Data for processing »
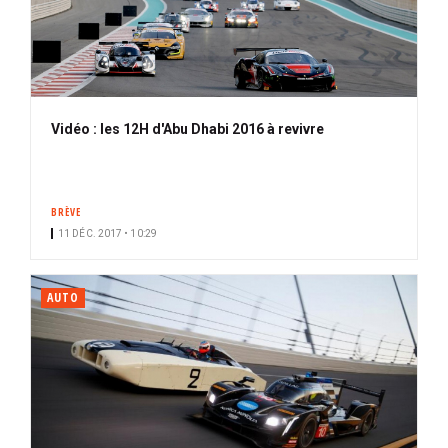
Vidéo : les 12H d'Abu Dhabi 2016 à revivre
BRÈVE
11 DÉC. 2017 • 10:29
AUTO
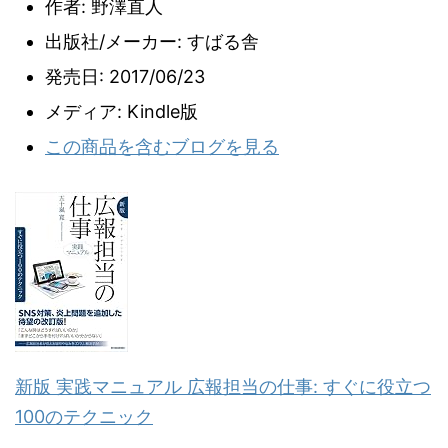
作者:
野澤直人
出版社/メーカー:
すばる舎
発売日:
2017/06/23
メディア:
Kindle版
この商品を含むブログを見る
新版 実践マニュアル 広報担当の仕事: すぐに役立つ
100のテクニック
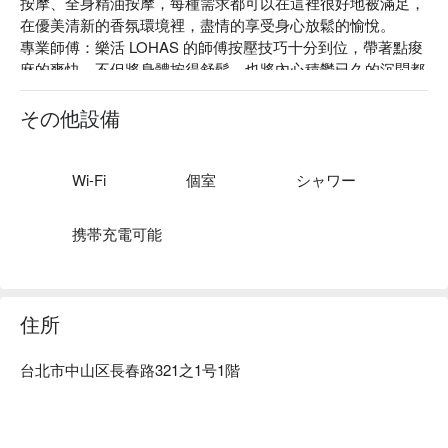
按摩、全身精油按摩，每種需求都可以在這裡很好地被滿足，
在優美清新的香氛環境裡，盡情的享受身心放鬆的愉悅。

專業師傅：樂活 LOHAS 的師傅按壓技巧十分到位，帶著點痠
麻的爽快，不但將身體按得舒鬆，也將內心積鬱已久的沉悶都
給按開。

質感裝潢：白色的基本色調十分明亮，清新、時尚、自然，帶
その他設備
出現代的專業感，讓您能夠放心將身體的疲勞交給師傅處理。

絕佳位置：鄰近捷運南京復興站 8 號出口，對於上班族來說非
常便利，下了班就能立刻緩解壓力，樂活養生，身心舒暢。
Wi-Fi
個室
シャワー
携帯充電可能
住所
台北市中山区長春路321之1号1階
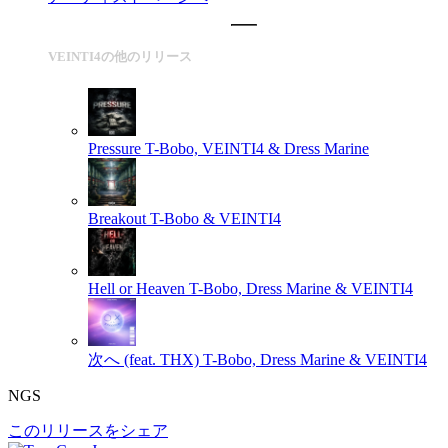
VEINTI4の他のリリース
Pressure
T-Bobo, VEINTI4 & Dress Marine
Breakout
T-Bobo & VEINTI4
Hell or Heaven
T-Bobo, Dress Marine & VEINTI4
次へ (feat. THX)
T-Bobo, Dress Marine & VEINTI4
NGS
このリリースをシェア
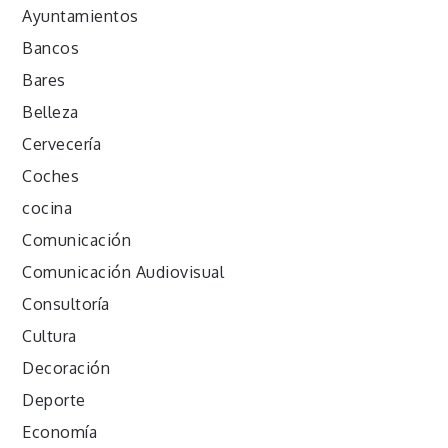
Ayuntamientos
Bancos
Bares
Belleza
Cervecería
Coches
cocina
Comunicación
Comunicación Audiovisual
Consultoría
Cultura
Decoración
Deporte
Economía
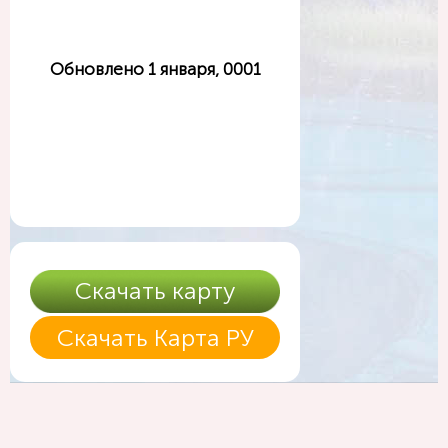
Обновлено 1 января, 0001
Скачать карту
Скачать Карта РУ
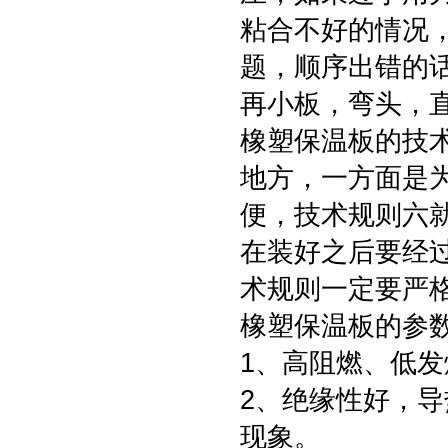
粘合不好的情况
题，顺序出错的话
再小板，弯头，
橡塑保温板的技
地方，一方面是
便，技术规则六
在装好之后要经
术规则一定要严
橡塑保温板的参
1、高阻燃、低发
2、绝缘性好，
现象。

Task objective »
Lines from the one holding "この商品を含むブログを見る" to the end of the data, both ends included, are to be given again exactly; no pictures belong in the copy.

Finished exercise »
この商品を含むブログを見る
新版 実践マニュアル 広報担当の仕事: すぐに役立つ
100のテクニック
按摩、全身精油按摩，每種需求都可以在這裡很好地被滿足，
在優美清新的香氛環境裡，盡情的享受身心放鬆的愉悅。

專業師傅：樂活 LOHAS 的師傅按壓技巧十分到位，帶著點痠
麻的爽快，不但將身體按得舒鬆，也將內心積鬱已久的沉悶都
給按開。

質感裝潢：白色的基本色調十分明亮，清新、時尚、自然，帶
その他設備
出現代的專業感，讓您能夠放心將身體的疲勞交給師傅處理。

絕佳位置：鄰近捷運南京復興站 8 號出口，對於上班族來說非
常便利，下了班就能立刻緩解壓力，樂活養生，身心舒暢。
Wi-Fi
個室
シャワー
携帯充電可能
住所
台北市中山区長春路321之1号1階
VEINTI4の他のリリース
Pressure
T-Bobo, VEINTI4 & Dress Marine
Breakout
T-Bobo & VEINTI4
Hell or Heaven
T-Bobo, Dress Marine & VEINTI4
次へ (feat. THX)
T-Bobo, Dress Marine & VEINTI4
NGS
このリリースをシェア
Ayuntamientos
Bancos
Bares
Belleza
Cervecería
Coches
cocina
Comunicación
Comunicación Audiovisual
Consultoría
Cultura
Decoración
Deporte
Economía
Обновлено 1 января, 0001
Скачать карту
Скачать Карта РУ
粘合不好的情况
题，顺序出错的话
再小板，弯头，
橡塑保温板的技
地方，一方面是
便，技术规则六
在装好之后要经
术规则一定要严
橡塑保温板的参
1、高阻燃、低发
2、绝缘性好，
现象。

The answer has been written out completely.